- Born: March 3, 1818 Salvador, Bahia, Brazil
- Died: 1855 (aged 36–37)
- Medical career
- Profession: Physician

= Cypriano Barbosa Bettâmio =

Brazilian physician (1818–1855)

Cypriano Barbosa Bettâmio (1818–1855) was a Brazilian medical doctor who died volunteering to lead efforts in fighting the cholera epidemic in the state of Bahia in 1855.

==Early years==
Bettâmio was born in Salvador, Bahia, March 3, 1818, to Jerônimo Barbosa and Cristódia Maria Pires. He attended the Faculty of Medicine of Bahia, receiving his diploma as a medical doctor in 1847. He then established a small clinic, where he tended to the local population.

==Cholera epidemic==
In 1855, a cholera epidemic broke out in Salvador and in nearby Santo Amaro da Purificação, eventually killing approximately 50,000 people.

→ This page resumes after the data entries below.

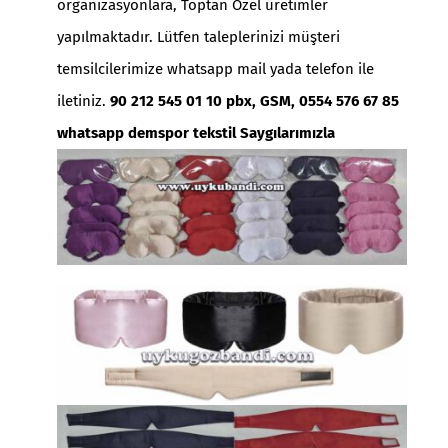
organizasyonlara, Toptan Özel üretimler
yapılmaktadır. Lütfen taleplerinizi müşteri
temsilcilerimize whatsapp mail yada telefon ile
iletiniz.
90 212 545 01 10 pbx, GSM, 0554 576 67 85
whatsapp demspor tekstil Saygılarımızla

A widespread flight of people, fearing for their lives, included medical personnel and public officials.
Doctor Bettâmio noted the public panic and told his wife and children goodbye with the expression “Felismina, até a volta, se não for torta!” and took charge of efforts in fighting the epidemic. He tended to the sick and led efforts to remove and bury the dead, until he too eventually caught the disease and died.

==Aftermath==
Because of his valiant efforts, Bettâmio's widow was awarded a pension by the Emperor of Brazil.

==Note==
Cypriano Barbosa Bettâmio is also known as Cipriano Barboza Betâmio and Cipriano Betâmio.